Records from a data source
Segment Open
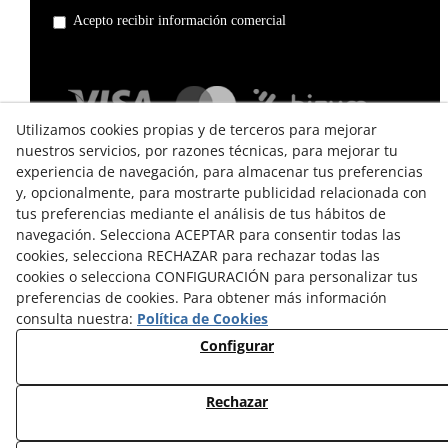
Acepto recibir información comercial
Utilizamos cookies propias y de terceros para mejorar
nuestros servicios, por razones técnicas, para mejorar tu
experiencia de navegación, para almacenar tus preferencias
y, opcionalmente, para mostrarte publicidad relacionada con
tus preferencias mediante el análisis de tus hábitos de
navegación. Selecciona ACEPTAR para consentir todas las
cookies, selecciona RECHAZAR para rechazar todas las
TÉRMINOS Y CONDICIONES DE USO
cookies o selecciona CONFIGURACIÓN para personalizar tus
preferencias de cookies. Para obtener más información
POLÍTICA DE PRIVACIDAD
consulta nuestra:
Política de Cookies
POLÍTICA DE COOKIES
Configurar
CAMBIOS Y DEVOLUCIONES
Rechazar
© 08/2026 EL VINT - Todos los derechos reservados.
Segment Closed
Only output the lines from the one with "CAMBIOS Y DEVOLUCIONES" through the end of the entries above, exactly as they are.

■ REPLY ■
CAMBIOS Y DEVOLUCIONES
Rechazar
© 08/2026 EL VINT - Todos los derechos reservados.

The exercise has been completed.